Editor’s Note: This article appeared as part of our April’s Fools issue.

Has Isla Vista’s notoriously rowdy and raucous drink-drenched choo-choo train of boozy bedlam derailed, taking with it the infamous and intoxicating cow-catcher that pushed naked people dancing onto the rooftops of this seaside den of collegiate excess?

On Wednesday, local leaders banded together to announce that, swayed by repeated News-Piss editorials, the remaining citizens of the seaside hamlet have signed a formal pledge swearing off alcoholic beverages. Helping the town onto the wagon is the Isla Vista Foot Patrol, which gave all Santa Barbara City College students until sundown to clear out.

“We have, well, I guess the way I want to say this is: We have put up with this kind of stuff for too long, and for everybody to be safe you have to leave,” IVFP Lt. Mackerel McGinnes said. “Back when I was first on the force, a rookie, we had this elephant – it had run away from a zoo – wandering around town. It, well, I guess it was a she, was wandering and somehow got a hold of beer.
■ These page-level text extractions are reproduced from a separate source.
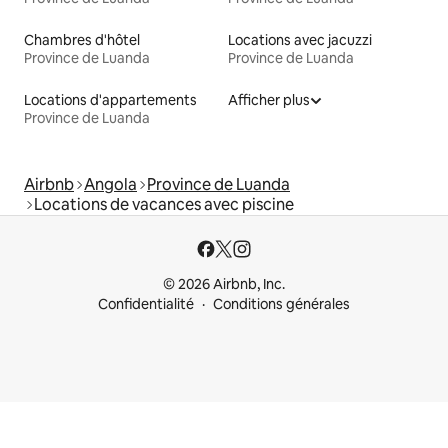
Chambres d'hôtel
Locations avec jacuzzi
Province de Luanda
Province de Luanda
Locations d'appartements
Afficher plus
Province de Luanda
Airbnb
Angola
Province de Luanda
Locations de vacances avec piscine
© 2026 Airbnb, Inc.
Confidentialité
Conditions générales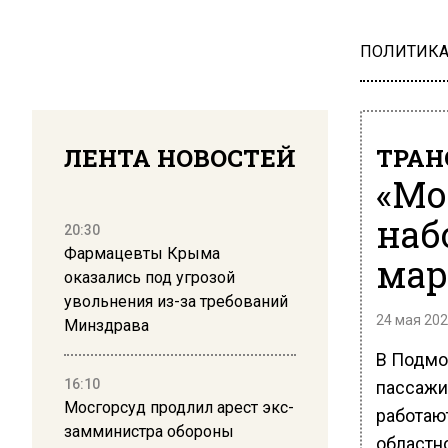
ПОЛИТИК
ЛЕНТА НОВОСТЕЙ
ТРАН
«Мо
наб
20:30
Фармацевты Крыма
мар
оказались под угрозой
увольнения из-за требований
24 мая 202
Минздрава
В Подмо
16:10
пассажи
Мосгорсуд продлил арест экс-
работают
замминистра обороны
областн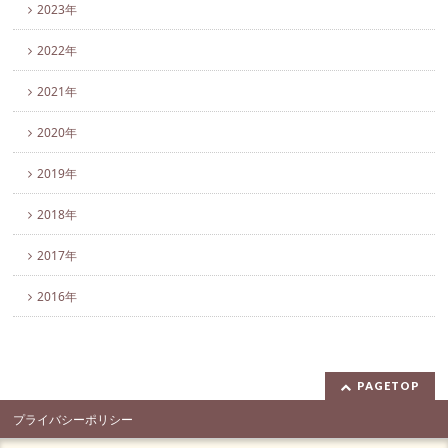
2023年
2022年
2021年
2020年
2019年
2018年
2017年
2016年
PAGETOP
プライバシーポリシー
Well, you can see where this is going. We had to shoot it, but then I, well, we, had trouble moving it, and it was in the street for awhile. All these kids came along and kept kicking it and poking it and picking at it. So we said, ‘Stop.’ This is like that, you see; stop.”
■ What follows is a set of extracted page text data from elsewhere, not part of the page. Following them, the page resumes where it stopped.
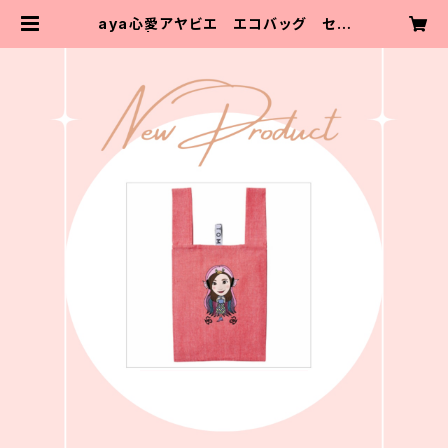
aya心愛アヤビエ エコバッグ セッ
ト | aya心愛 goods shop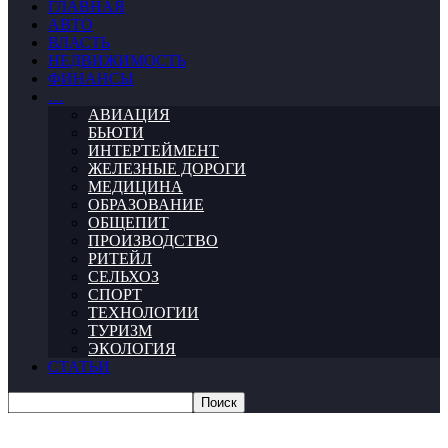
ГЛАВНАЯ
АВТО
ВЛАСТЬ
НЕДВИЖИМОСТЬ
ФИНАНСЫ
…
АВИАЦИЯ
БЬЮТИ
ИНТЕРТЕЙМЕНТ
ЖЕЛЕЗНЫЕ ДОРОГИ
МЕДИЦИНА
ОБРАЗОВАНИЕ
ОБЩЕПИТ
ПРОИЗВОДСТВО
РИТЕЙЛ
СЕЛЬХОЗ
СПОРТ
ТЕХНОЛОГИИ
ТУРИЗМ
ЭКОЛОГИЯ
СТАТЬИ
Under the conditions of the pledge, no Isla Vistan will consume liquor, beer or wine at any place or time except the Fiesta celebration downtown.

Dink Scottov, 21, a member of UCSB’s student government, said it was about time for a change.
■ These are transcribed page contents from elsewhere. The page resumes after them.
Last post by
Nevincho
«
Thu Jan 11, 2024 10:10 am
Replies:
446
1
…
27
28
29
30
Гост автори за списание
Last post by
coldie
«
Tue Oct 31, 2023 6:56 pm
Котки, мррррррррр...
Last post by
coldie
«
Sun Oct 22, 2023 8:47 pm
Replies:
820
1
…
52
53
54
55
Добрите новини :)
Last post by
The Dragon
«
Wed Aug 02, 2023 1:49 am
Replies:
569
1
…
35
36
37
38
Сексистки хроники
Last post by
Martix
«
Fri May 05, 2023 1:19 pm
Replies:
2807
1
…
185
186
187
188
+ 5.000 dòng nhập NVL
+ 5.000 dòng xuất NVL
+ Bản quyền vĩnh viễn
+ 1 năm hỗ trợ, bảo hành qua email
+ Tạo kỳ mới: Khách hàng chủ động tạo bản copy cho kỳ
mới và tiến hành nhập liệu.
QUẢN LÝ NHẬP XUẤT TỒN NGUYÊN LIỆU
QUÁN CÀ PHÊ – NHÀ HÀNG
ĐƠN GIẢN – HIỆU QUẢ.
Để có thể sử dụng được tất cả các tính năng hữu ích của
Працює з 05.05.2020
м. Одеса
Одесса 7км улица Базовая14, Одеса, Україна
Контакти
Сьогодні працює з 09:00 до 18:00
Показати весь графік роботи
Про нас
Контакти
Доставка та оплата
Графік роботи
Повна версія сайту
“Drinking in a college town, as we’ve learned, is irresponsible behavior that can only lead to a raunchy party scene and death,” Mr. Scottov said. “Fiesta, however, is an important cultural event where you just can’t help but meet mature, responsible News-Piss staffers and soak up the liquid fun poured by respectable vendors who advertise in the News-Piss.”

Mr. Scottov also cited the 656 arrests at last year’s celebration, including 24 felonies and 27 DUIs, as proof that I.V.’s out-of-control party Halloween scene is “totally over,” with only 272 arrests in 2003.

University officials are cautiously optimistic and say an alcohol-free Isla Vista would represent a positive step forward for UCSB’s academic environment by making the town less frightening to professors who live in Goleta.

But are the wild days truly over for the scum-encrusted pit of dread?

Some say times are worse than ever.

The darkness of Wednesday night disclosed a young woman tottering down Sabado Tarde Road with a bottle in her hand, her stomach bulging grotesquely. Onlookers heard the woman, whom police would later identify as 19-year-old Corky Pirthbright, shout, “Dry? I ain’t never been so hydrated in my life!” before she stumbled and fell. The cause of death? Hyponatremia – water poisoning.

Sabado Tarde is the very same street where, in 2001, David Attias hit five people with his car, killing four of them. Sabado Tarde, in turn, is a mere block away from the Pacific Ocean, where, in 1944, thousands of sailors went to their watery graves during the battle of Leyte Gulf. Ominously, that is the same Pacific Ocean on the planet Earth – the planet into which an asteroid crashed 65 million years ago and killed between 70 and 90 percent of species then living.

Other “dry” I.V. revelers lulled themselves asleep with sandwiches and juice on the edges of the mayhem, only to plummet from the precarious precipices of I.V.’s cliffs, witnesses said but police could not confirm.

In the streets, other young people scorned water and moved onto something “edgier.” Waving yellow cups and anthologies, the coffee-crazed hurdled down the streets, stopping every five minutes to urinate and savagely deconstruct 18th-century romantic literature.

Patrick Old, UCSB’s vice chancellor for student affairs, vowed to crack down with outreach programs and warm milk distribution.

“We believe, of course, that our students are responsible adults,” Mr. Old said. “It’s just that we are very concerned about those of them who have been very bad boys and girls indeed.”

However, Mr. Old refused to say whether the university would take responsibility for what some would say is a culture of caffeine induced by books and the school’s constant demands that they be read. He was also unsure if UCSB would take what observers have said is the necessary measures of implanting monitoring devices into students and irradiating Isla Vista.

“We’re looking at these things very carefully and one at a time,” Mr. Old said.